The Flute and the Arrow is also focused on children, and their interactions with animals, and around the Indian village there too is a dark force, but here it is not a lynx but a leopard. They have a similar function in the two films, but the leopard plays a larger role than the lynx, and is deadlier. The Flute and the Arrow, which took three years to make, is set (and shot) in the region Bastar in central India and is about life in a Muria village. Their lives and rituals, and the coming of age of the boy in the picture below, Chendru. It was Sucksdorff's only film in colour and it is shot in AgaScope, a Swedish version of CinemaScope. It looks spectacular, and has a fine score by Ravi Shankar. It has a stronger, more focused narrative than The Great Adventure and is more about the humans than the animals. It also pushes the boundaries for how far a documentary might go towards pre-planned staging until it stops being a documentary. Whereas the first half is more traditionally like an anthropological documentary it then takes a turn towards fiction, albeit inspired by real events.
The Great Adventure had been a major success, both financially and with the critics, but The Flute and the Arrow was only a hit with the critics. It was also very expensive. Sucksdorff's next film would be his only work of pure fiction, The Boy in the Tree, which is about a teenage boy who prefers the animal world to the human world but gets mixed up with some juvenile delinquents during a few days one summer. It does not stray very far from Sucksdorff's other films, besides the fact that it has regular actors and stars and a jazz score especially written for the film by Quincy Jones. But the film did not do particular well and Sucksdorff would never again make a film in Sweden. Instead he moved to Sardinia, and then to Brazil, where he remained for some 20 years. In Brazil he taught at a film school connected with Rio de Janeiro's Museum of Modern Art, and this is where his connection with Cinema Novo appears because some filmmakers associated with that group had Sucksdorff as their teacher. Among them was Antonio Carlos da Fontoura, Joaquim Pedro de Andrade and Eduardo Escorel. The latter became a distinguished editor during the 1960s and in the 1970s began directing as well. (Nelson Pereira dos Santos's film Vidas Secas (1963) was edited on Sucksdorff's equipment.) Sucksdorff also made a documentary in Rio de Janeiro, his fourth feature-length film Mitt hem är Copacabana / My Home Is Copacabana (1965). It is a very moving, and uncomfortable, film about orphans living on the streets. The focus is on two of them, Jorginho and Rico, and their efforts to find food, earn some money and just stay alive. The most horrid sequence in the film is when Rico has a bad toothache. First he welcomes the ache. "It makes me forget how hungry I am." he says. But then the pain becomes so unbearable that a friend pulls out the tooth with pliers borrowed from a construction worker, while Rico screams and screams. The film, which might be Sucksdorff's best, did cause some upset since it did not portray Brazil or Rio in a flattering light. But it did get made and was shown around the world. It won several awards, although it got a mixed reception at the Cannes film festival.
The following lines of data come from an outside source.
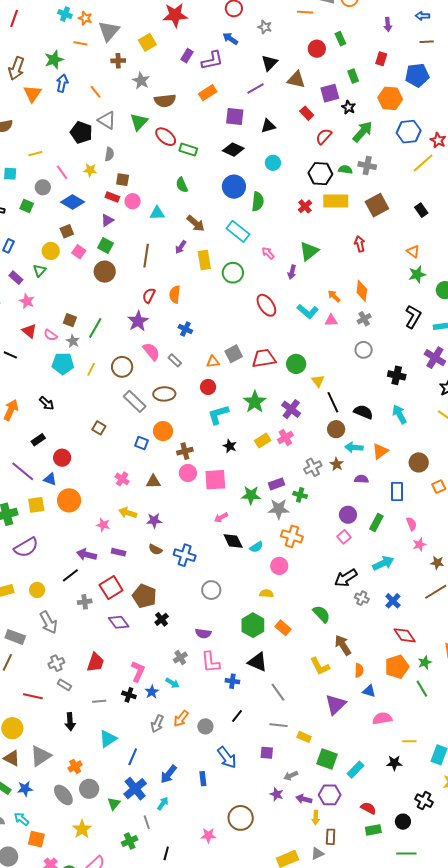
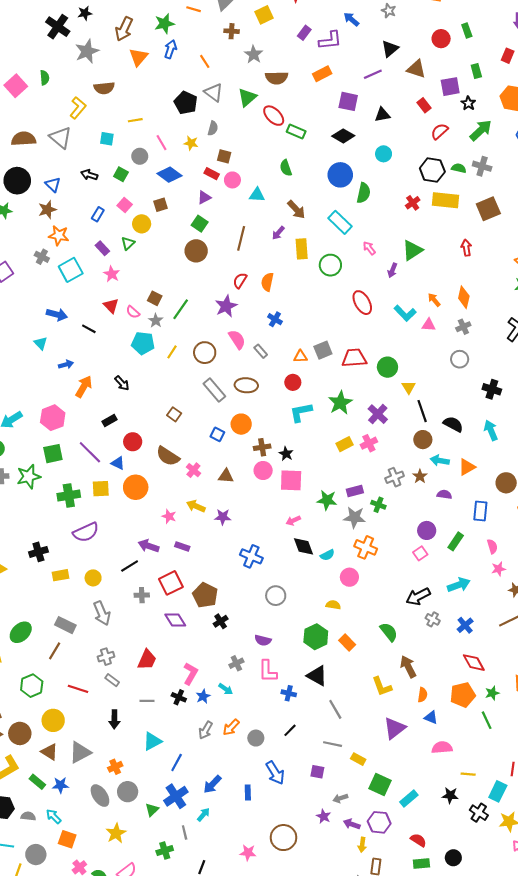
pink square: (79, 252) -> (125, 205), moved
black star: (230, 446) -> (286, 454), moved
brown semicircle: (155, 550) -> (168, 456), moved, size x1.6
black cross: (424, 801) -> (479, 813), moved

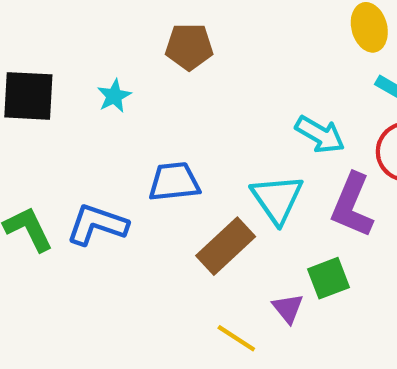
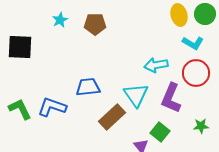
cyan star: (114, 96) -> (60, 20), moved
cyan arrow: (320, 135) -> (156, 65), turned 140
green square: (329, 278) -> (160, 132), turned -30

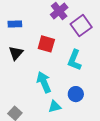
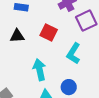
black triangle: (16, 53) -> (17, 36), turned 35

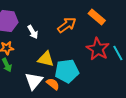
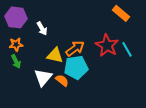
orange rectangle: (97, 17) -> (121, 13), moved
orange arrow: (67, 25) -> (75, 48), moved

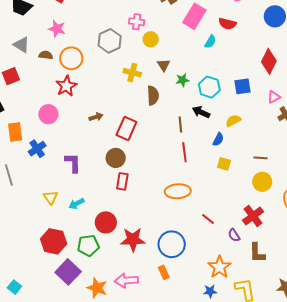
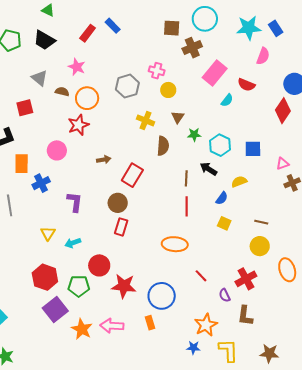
red diamond: (269, 61) -> (283, 111), moved

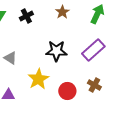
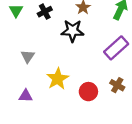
black star: (56, 51) -> (72, 31), moved
gray triangle: (10, 58) -> (28, 56), turned 32

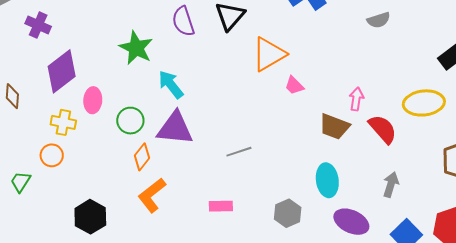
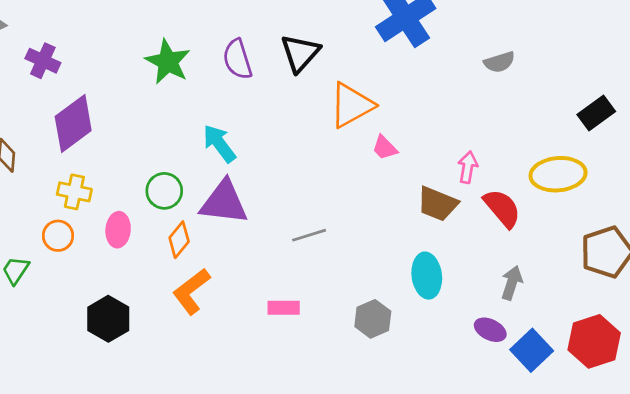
green star: (136, 48) -> (168, 62), moved
pink ellipse: (93, 100) -> (118, 230), moved
purple ellipse: (351, 222) -> (490, 330), moved, size x0.7

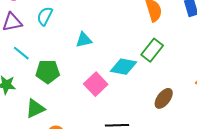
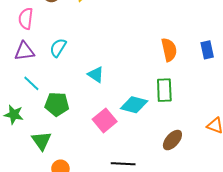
cyan triangle: (84, 40) -> (96, 75), turned 42
green rectangle: (152, 50) -> (164, 90), turned -45
green triangle: (35, 109) -> (41, 141), turned -45

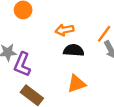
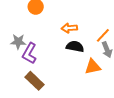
orange triangle: (76, 84) -> (93, 67), moved

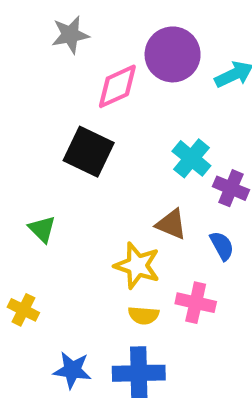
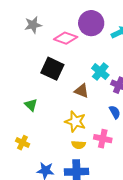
gray star: (70, 35) -> (33, 25), moved
pink diamond: (117, 86) -> (66, 38), turned 45
brown triangle: (171, 224) -> (82, 91), moved

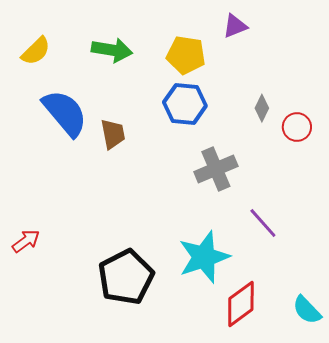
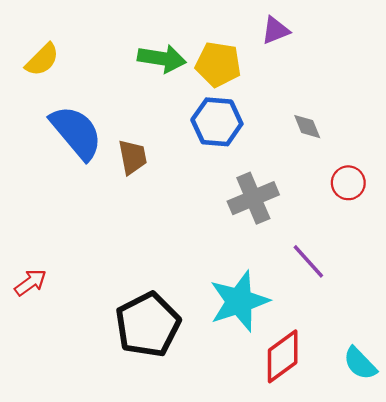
green arrow: (112, 50) -> (162, 59), moved
gray diamond: (262, 108) -> (307, 127), turned -48
red circle: (297, 127) -> (348, 183), moved

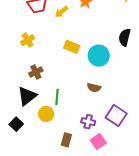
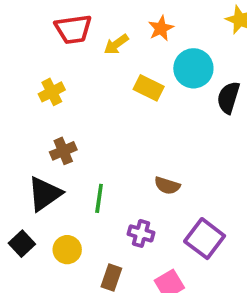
yellow rectangle: (72, 47) -> (149, 88), moved
cyan circle: (99, 56) -> (193, 68), moved
yellow circle: (46, 114) -> (67, 250), moved
purple cross: (88, 122) -> (141, 233), moved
Sucksdorff had won in Cannes before though. Skuggor över snön won for best documentary short in 1946, as did Rhythm of a City in 1947. An Indian Village won the Prix special de jury in 1952 and The Great Adventure won Cannes's International prize in 1954, as well as an honorary diploma. It also won the Silver Award in Berlin. He has also won several awards at the Venice film festival and other places. For a period of some 20 years he was one of the most celebrated of documentary filmmakers, comparable to Robert Flaherty. But still, after My Home is Copacabana he never made a film again. His style and some themes instead lived on in the films of Jan Troell and Stefan Jarl.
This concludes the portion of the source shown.